"Will you have tea?" inquired Felicia.
"Thanks, no." He shook his head with a humorous gesture. "I've taken tea at the Oriole Inn--almost forcible feeding, in fact. It seems they are serving a new kind of sandwich to-day and Sylvia waylaid me and insisted on trying it on the dog so to speak. She and Suzanne and Barbara and Martha and Hope all stood by to watch the effect. I was never so nervous in my life. May I smoke to calm my spirit?"
Felicia nodded assent and sat down, resuming her sewing.
"I am glad to see you still survive," she said, as he lit his cigarette and dropped into a near-by chair.

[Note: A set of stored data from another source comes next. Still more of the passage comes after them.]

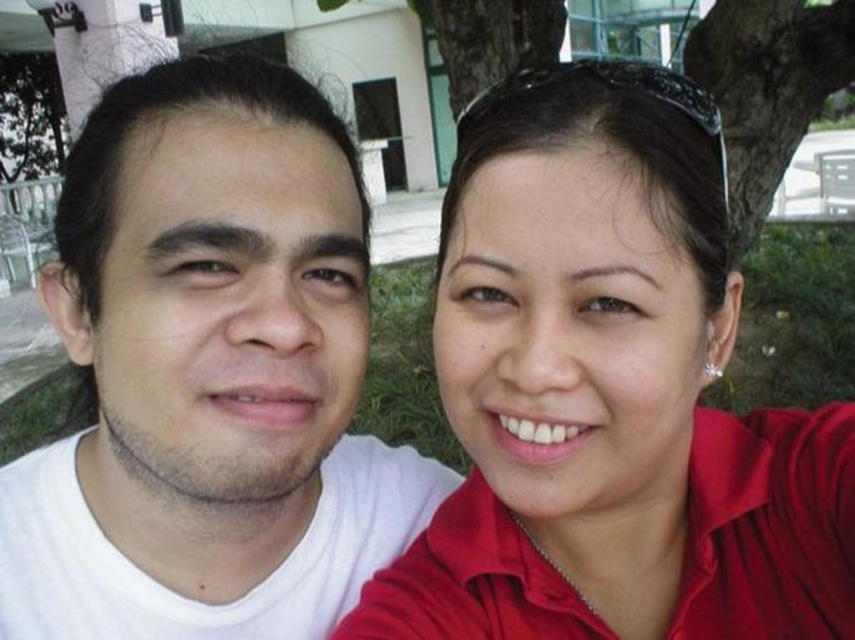 Question: Can you confirm if matte red shirt at right is positioned to the right of white matte shirt at left?

Choices:
 (A) yes
 (B) no

Answer: (A)

Question: Is matte red shirt at right wider than white matte shirt at left?

Choices:
 (A) yes
 (B) no

Answer: (B)

Question: Can you confirm if matte red shirt at right is smaller than white matte shirt at left?

Choices:
 (A) yes
 (B) no

Answer: (A)

Question: Which object appears closest to the camera in this image?

Choices:
 (A) matte red shirt at right
 (B) white matte shirt at left

Answer: (A) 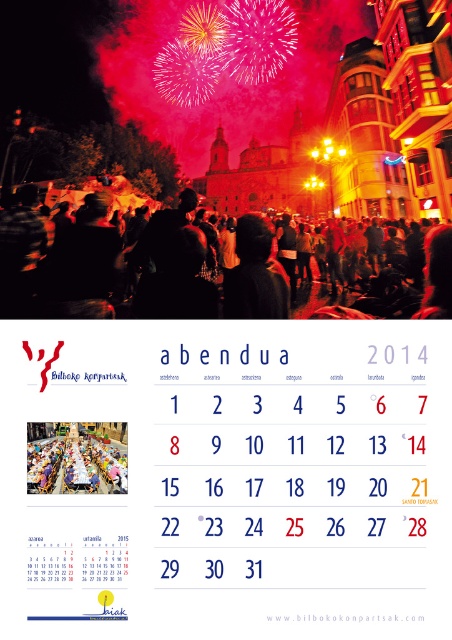 Is white paper calendar at center to the left of white paper website at center from the viewer's perspective?

Yes, white paper calendar at center is to the left of white paper website at center.

Is white paper calendar at center closer to the viewer compared to white paper website at center?

Yes, white paper calendar at center is in front of white paper website at center.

"Oh, yes, I still survive. It was really an excellent sandwich in its way, though I should hate to have to pass an examination on its contents. It was one of Sylvia's inventions it seems. Tell me, does she have the whole Hill on her hands? First it's a garden party at 'Hester house,' Sylvia at the helm; then it is the Byrd sisters who have to be petted or scolded or braced, or a patient of Doctor Tom's who needs attention, or his babies that have to be story-told to, or Marianna and Donald who have to have her assistance in a dramatic performance of Lord Ullin's Daughter. I heard her shouting 'I'll forgive your Highland Chief' yesterday while the kids eloped in the hammock, amidst high billows, I judge from the way the boat was rocking. To-day it is the Oriole Inn sandwich. She is a most remarkable young person, this Sylvia of yours, with a most insatiable energy."
"She is, indeed," agreed Felicia heartily. "The Hill can hardly get along without Sylvia. We all mope and get selfish and lazy, what she calls 'rutty' when she is away from it. I am so glad she is home for keeps now. The Hill is never quite the same without her."
"But she won't stay on it forever," warned Stephen Kinnard. "She is a live wire--that young lady. She isn't going to be content to settle down on even so lovely a hill as hers. Also she is more than likely to get married."
"I suppose so," sighed Felicia.
"What a lugubrious tone to vouchsafe to the holy state!" he teased.
"It isn't the holy state in itself. It is Sylvia. I hate to have her get grown up and married and settled down. I'd like to keep things just as they are for awhile. The dread of changes seems to grow on me as I get old."